Post-incident macros: automatic opening of the RCA template, collection of logs/graphs, reconciliation checklist.
11) Drill calendar and UAT
Monthly: "Auth drop" drill (15 min from detecta to feilover).
Quarterly: "Webhook outage" + "Refund double-strike" (idempotence).
Semi-annual: "Settlement delay + Treasury stress" (StressRes).
UAT package: test cases of idempotency, feilover, reconciliation, communications.
12) Playbook Success Metrics (Operational KPIs)
MTTA/MTTR: median/p95 by P0/P1.
Percent auto-failover within 10 min.
Incidents preventing double charge/refund (=100%).

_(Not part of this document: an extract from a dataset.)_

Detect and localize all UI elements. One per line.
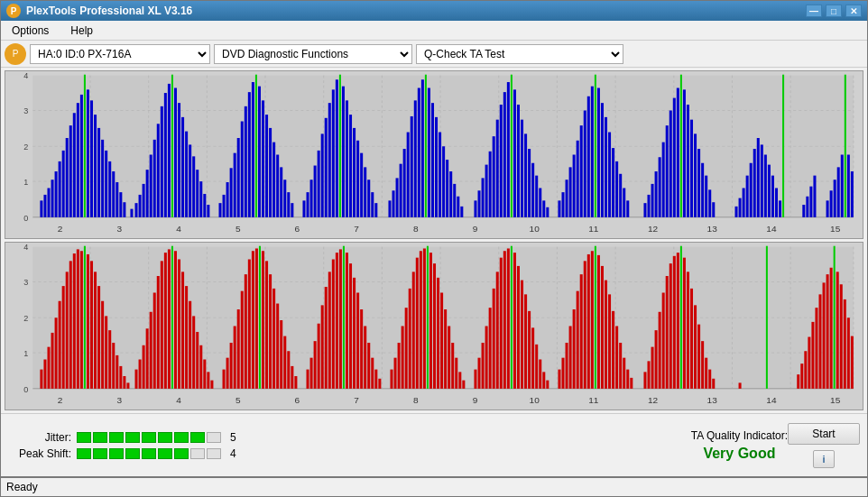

Post-incident recon complete ≤ D+1.
Service credits recovered / month (по SLA).
User impact minutes.
13) Frequent mistakes and how to avoid them
Late activation of the feilover (no automatic thresholds).
Lack of "freeze" on auto-refands when webhooks bounce.
No row-lock/versioning → partial refund> remainder.
Communication without facts/ETA → escalation to support.
No tie-up with Treasury → TtP/TtW exit SLO.
Skipping reconciliation → "black holes" in revenue.
14) Applications (reference blocks inside your wiki)
SLAs with payment providers - alert thresholds and loans.
Reconciliation of PSP payments and reports - recon/DLQ procedures.
Treasury: Liquidity and Reserves - StressRes/Prefunding.
Payment loop KPI - AR/TtW/TtR/Refund Health formulas.
Partial and complete refands are idempotence and politics.
Summary
The working playbook is a scenario runbook 'and + automation + discipline of post-mortems. It reduces MTTR, protects money (idempotence/reconciliation/treasury), minimizes user damage, and systemically improves relationships with PSPs on SLAs. Result - AR above, TtW/TtR in corridors, zero takes, predictable money flow.